[R-sig-ME] Poisson intercept-only multilevel model doesn't appear to return the correct population mean

Wed Mar 9 15:15:13 CET 2022

This happens precisely because there is a random effect in the model 'glmm3.2'. We have a model that basically says that log Y is normally distributed with an estimate mean of 2.424. That implies that Y is lognormal, and therefore 

    E[Y] = exp(mu + sigma^2/2)

If you use VarCorr(glmm3.2) to get the estimate of sigma^2, and add half of that before you exponentiate, you'll get a lot closer to the estimate you expect.

Russ Lenth

-----Original Message-----

Date: Tue, 8 Mar 2022 16:18:23 -0800
From: John Willoughby <johnwillec using gmail.com>
To: r-sig-mixed-models using r-project.org
Subject: [R-sig-ME] Poisson intercept-only multilevel model doesn't
	appear to return the correct population mean
Message-ID:
	<CAKk2L3J7JMZ+N2bNGpZfKZ-Rp+cFoEYU++XnJN6=WZeQMTdXYQ using mail.gmail.com>
Content-Type: text/plain; charset="utf-8"

I have a data set consisting of counts of a particular plant species in quadrats. The data were collected using a two-stage sampling design, whereby 75 macroplots were randomly positioned in the area to be sampled and five quadrats (actually belt transects) were sampled in each macroplot. All of the macroplots are the same size, 25m x 25m, as are the quadrats (each quadrat is 0.25m x 25m).

The data file is available here:
https://www.dropbox.com/s/hpptsqap0oysje8/stratum3.csv?dl=0

There are five variables in the data file: plot_id is a unique number assigned to each macroplot (there are 75 unique numbers but these are not all consecutive); belt_number is the number (1-5) of each belt transect (quadrat) in each macroplot; counts contains the number of individuals counted in each belt, weights1 contains sampling weights for the macroplots (stage 1) and weights2 contains sampling weights for the quadrats (stage 2).

The mean number of plants per quadrat for this dataset is 44.24. Several covariates were measured in each of the quadrats, but I'm ignoring these here and they are not included in the data file.
Instead, I'd like to focus on the estimated population mean I get from running several different regressions below. Also, the data are overdispersed and a negative binomial model seems appropriate, but I use the Poisson here because it's available in the svyglm() function.

First I present the results from calculating the mean and standard error from the survey package.
I set the following survey design:

cnt_design3 <- svydesign(weights = ~ weights1 + weights2,
                       id = ~plot_id + belt_number,
                       strata = ~stratum_num,
                       data = stratum3,
                       nest = TRUE)

(Sampling weights aren't really required here since the weights are equal in each of the two stages.
We'd get the same results if we left them out.)

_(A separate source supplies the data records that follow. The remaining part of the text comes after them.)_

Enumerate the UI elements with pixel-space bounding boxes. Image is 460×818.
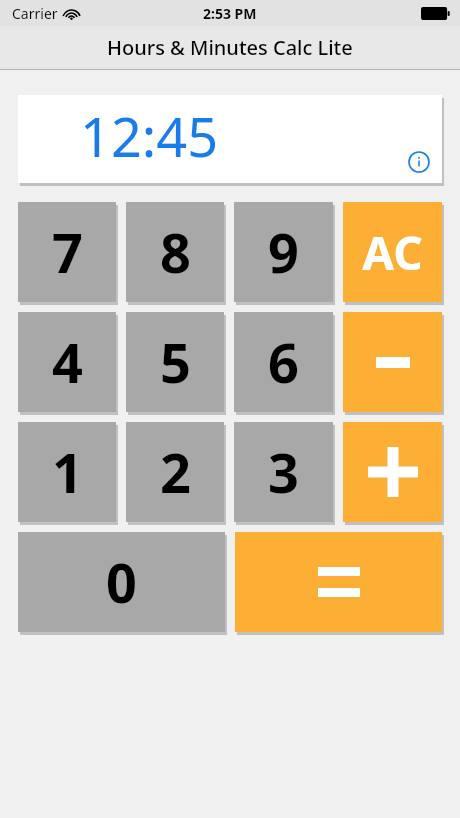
button[interactable]: 1 xyxy=(18,422,116,522)
staticText: Carrier xyxy=(12,4,58,23)
button[interactable]: 2 xyxy=(126,422,224,522)
staticText: 0 xyxy=(106,545,137,619)
button[interactable]: Add xyxy=(343,422,442,522)
staticText: 3 xyxy=(268,435,299,509)
staticText: 2:53 PM xyxy=(203,4,257,23)
button[interactable]: 7 xyxy=(18,202,116,302)
button[interactable]: 5 xyxy=(126,312,224,412)
staticText: 7 xyxy=(52,215,83,289)
button[interactable]: 9 xyxy=(234,202,333,302)
button[interactable]: Subtract xyxy=(343,312,442,412)
button[interactable]: 3 xyxy=(234,422,333,522)
button[interactable]: 0 xyxy=(18,532,225,632)
staticText: 8 xyxy=(160,215,191,289)
button[interactable]: AC xyxy=(343,202,442,302)
staticText: 5 xyxy=(160,325,191,399)
button[interactable]: 12:45 xyxy=(18,95,442,183)
button[interactable]: Equals xyxy=(235,532,442,632)
button[interactable]: Info xyxy=(406,149,432,175)
staticText: Hours & Minutes Calc Lite xyxy=(107,34,353,61)
staticText: AC xyxy=(362,221,423,284)
staticText: 2 xyxy=(160,435,191,509)
staticText: 12:45 xyxy=(80,99,219,173)
staticText: 6 xyxy=(268,325,299,399)
staticText: 1 xyxy=(52,435,83,509)
staticText: 9 xyxy=(268,215,299,289)
staticText: 4 xyxy=(52,325,83,399)
button[interactable]: 6 xyxy=(234,312,333,412)
button[interactable]: 8 xyxy=(126,202,224,302)
button[interactable]: 4 xyxy=(18,312,116,412)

Running svymean() using this design I get:
svymean(~counts, design = cnt_design3)
       mean     SE
counts 44.24 9.8146

If I use glmmTMB and run an intercept-only multilevel model assuming
(incorrectly) a gaussian
distribution, I get:

glmm3 <- glmmTMB(counts ~ 1 + (1|plot_id), data = stratum3) Conditional model:
            Estimate Std. Error z value Pr(>|z|)
(Intercept)   44.240      9.749   4.538 5.68e-06 ***

The mean is exactly the same as that from svymean() and the SE is very close.

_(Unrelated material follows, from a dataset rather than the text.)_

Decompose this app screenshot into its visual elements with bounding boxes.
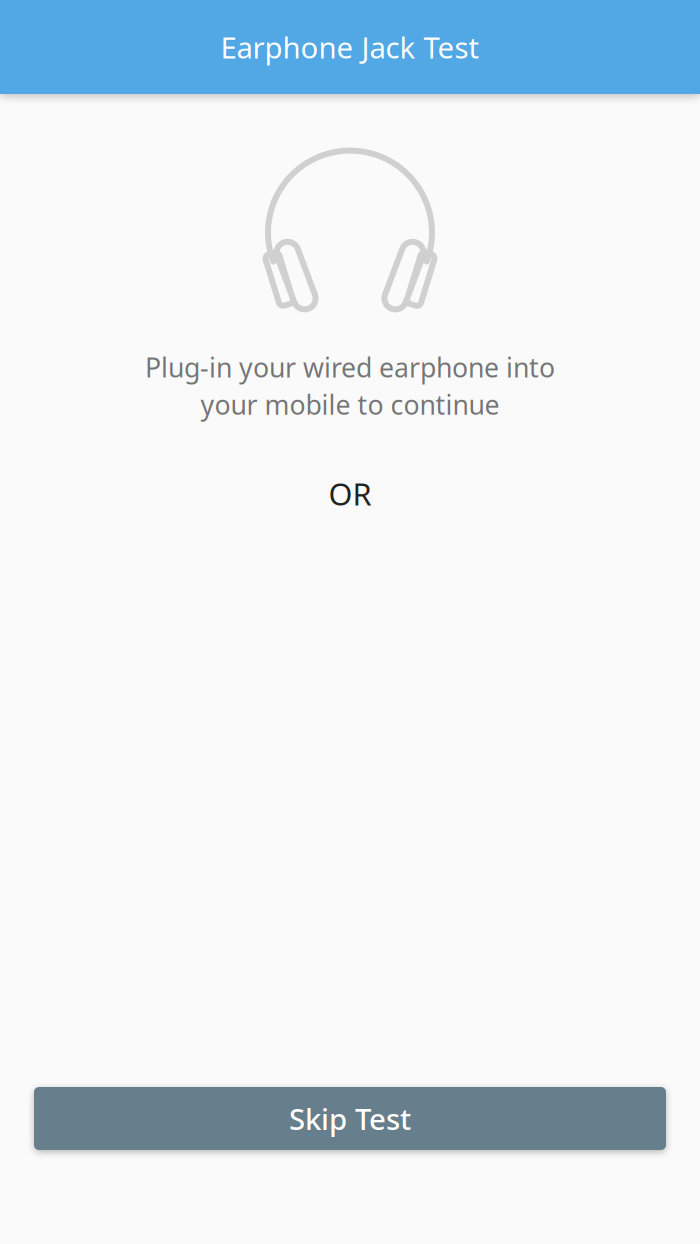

My question arises when I use a Poisson regression on the data set. Here I focus only on the estimated population mean and not the standard error since the standard error can't be correctly exponentiated.

If I use svyglm() from the survey package and a quasipoisson distribution I
get:

svyglm2 <- svyglm(formula = counts ~ 1, design = cnt_design3, family =
quasipoisson)
Coefficients:
            Estimate Std. Error t value Pr(>|t|)
(Intercept)   3.7896     0.2218   17.08   <2e-16 ***
> exp(coef(svyglm2))
(Intercept)
      44.24

This is the same mean as returned by the other analyses above.

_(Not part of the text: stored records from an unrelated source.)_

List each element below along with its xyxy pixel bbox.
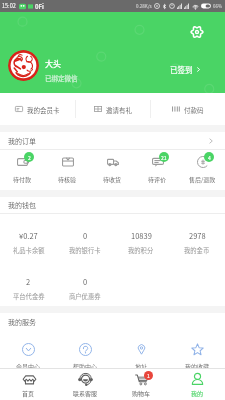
button[interactable]: 2: [0, 260, 57, 306]
button[interactable]: Settings: [190, 25, 204, 39]
staticText: 66%: [213, 3, 223, 10]
staticText: ¥0.27: [19, 230, 38, 241]
staticText: 已签到: [170, 64, 193, 75]
button[interactable]: 4: [180, 150, 225, 190]
staticText: 0: [83, 276, 88, 287]
staticText: 联系客服: [73, 389, 98, 398]
button[interactable]: Avatar: [8, 50, 39, 81]
staticText: 我的收藏: [185, 362, 210, 371]
staticText: 待评价: [148, 175, 167, 184]
button[interactable]: 0: [57, 214, 113, 260]
staticText: 商户优惠券: [69, 292, 101, 301]
button[interactable]: Help center: [57, 330, 113, 374]
button[interactable]: Favorites: [169, 330, 225, 374]
staticText: 已绑定微信: [45, 73, 78, 82]
button[interactable]: 我的钱包: [8, 197, 225, 213]
staticText: 大头: [45, 58, 61, 70]
staticText: 待收货: [103, 175, 122, 184]
staticText: 我的会员卡: [27, 105, 60, 114]
button[interactable]: 2978: [169, 214, 225, 260]
staticText: 0.28K/s: [136, 3, 152, 10]
button[interactable]: 待核验: [45, 150, 90, 190]
staticText: 我的服务: [8, 317, 36, 327]
staticText: 我的银行卡: [69, 246, 101, 255]
button[interactable]: Member center: [0, 330, 57, 374]
button[interactable]: 我的: [169, 369, 225, 400]
staticText: 2: [26, 276, 31, 287]
staticText: 0Fi: [35, 2, 44, 11]
button[interactable]: 已签到: [170, 62, 202, 76]
button[interactable]: 2: [0, 150, 45, 190]
button[interactable]: 待收货: [90, 150, 135, 190]
staticText: 15:02: [2, 2, 16, 10]
staticText: 礼品卡余额: [13, 246, 45, 255]
staticText: 我的积分: [128, 246, 154, 255]
button[interactable]: 10839: [113, 214, 169, 260]
staticText: 我的金币: [184, 246, 210, 255]
staticText: 首页: [22, 389, 35, 398]
button[interactable]: 0: [57, 260, 113, 306]
button[interactable]: 21: [135, 150, 180, 190]
button[interactable]: Address: [113, 330, 169, 374]
staticText: 平台代金券: [13, 292, 45, 301]
staticText: 付款码: [184, 105, 204, 114]
staticText: 10839: [131, 230, 152, 241]
staticText: 售后/退款: [189, 175, 216, 184]
staticText: 购物车: [132, 389, 151, 398]
staticText: 4: [208, 154, 211, 161]
staticText: 1: [147, 372, 150, 379]
staticText: 2: [28, 154, 31, 161]
staticText: 待付款: [13, 175, 32, 184]
staticText: 帮助中心: [73, 362, 98, 371]
staticText: 待核验: [58, 175, 77, 184]
staticText: 地址: [135, 362, 148, 371]
staticText: 2978: [189, 230, 206, 241]
staticText: 0: [83, 230, 88, 241]
button[interactable]: 联系客服: [57, 369, 113, 400]
staticText: 我的: [191, 389, 204, 398]
staticText: 21: [161, 154, 167, 161]
staticText: 我的订单: [8, 136, 36, 146]
staticText: 会员中心: [16, 362, 41, 371]
button[interactable]: 我的订单: [8, 132, 215, 149]
button[interactable]: ¥0.27: [0, 214, 57, 260]
button[interactable]: 我的会员卡: [0, 93, 75, 125]
staticText: 我的钱包: [8, 200, 36, 210]
staticText: 邀请有礼: [106, 105, 132, 114]
button[interactable]: 邀请有礼: [76, 93, 150, 125]
button[interactable]: 付款码: [151, 93, 225, 125]
button[interactable]: 首页: [0, 369, 57, 400]
button[interactable]: 1: [113, 369, 169, 400]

But if I use glmmTMB to run a multilevel model with family = poisson I get the following:
glmm3.2 <- glmmTMB(counts ~ 1 + (1|plot_id), data = stratum3,
                  family = poisson)
> fixef(glmm3.2)

Conditional model:
(Intercept)
      2.424
which when exponentiated:
> exp(fixef(glmm3.2)[[1]])
(Intercept)
   11.29252

So my question is why don't I get the same value as I get from the other analyses, particularly the svyglm() function using quasipoisson? I don't think it's an issue with geometric vs arithmetic means. If I ignore the two-stage design and pretend that all 375 quadrats were randomly positioned in the population and then run an intercept-only model with family = poisson I get the correct mean value of 44.24:

glmm3_no_random <- glmmTMB(counts ~ 1, data = stratum3,
                          family = poisson)
> fixef(glmm3_no_random)

Conditional model:
(Intercept)
       3.79
which when exponentiated:
> exp(fixef(glmm3_no_random)[[1]])
(Intercept)
      44.24

Why would including random intercepts for plot change the grand mean
(exponentiated) from
44.24 to 11.29? Note that this only happens with the multilevel Poisson regression and not the multilevel Gaussian. I suspect I'm missing something, but I'll be darned if I can figure out what.

Thanks for any help you can provide.

John Willoughby